[Collected data]
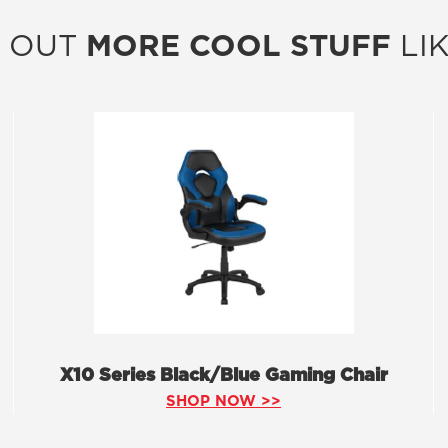
 OUT
MORE COOL STUFF
LIK
X10 Series Black/Blue Gaming Chair
SHOP NOW >>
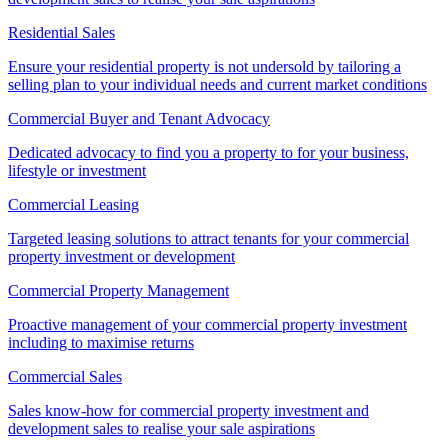
Residential Sales
Ensure your residential property is not undersold by tailoring a
selling plan to your individual needs and current market conditions
Commercial Buyer and Tenant Advocacy
Dedicated advocacy to find you a property to for your business,
lifestyle or investment
Commercial Leasing
Targeted leasing solutions to attract tenants for your commercial
property investment or development
Commercial Property Management
Proactive management of your commercial property investment
including to maximise returns
Commercial Sales
Sales know-how for commercial property investment and
development sales to realise your sale aspirations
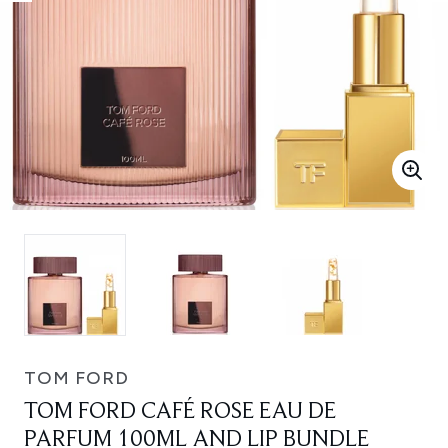
TOM FORD
TOM FORD CAFÉ ROSE EAU DE
PARFUM 100ML AND LIP BUNDLE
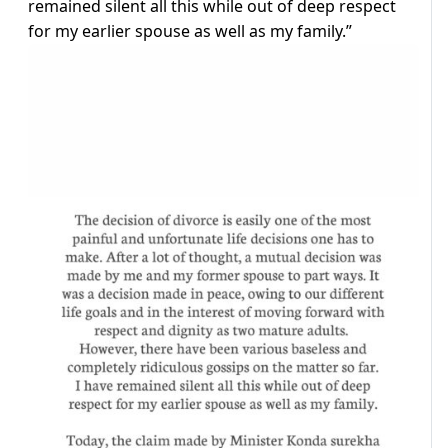
remained silent all this while out of deep respect
for my earlier spouse as well as my family.”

Task goal:
Repeat, exactly and with no pictures, each line from the line that holds "Commercial Property Management" through the last line of the records above.

Task answer:
Commercial Property Management
Proactive management of your commercial property investment
including to maximise returns
Commercial Sales
Sales know-how for commercial property investment and
development sales to realise your sale aspirations
TOM FORD
TOM FORD CAFÉ ROSE EAU DE
PARFUM 100ML AND LIP BUNDLE
remained silent all this while out of deep respect
for my earlier spouse as well as my family.”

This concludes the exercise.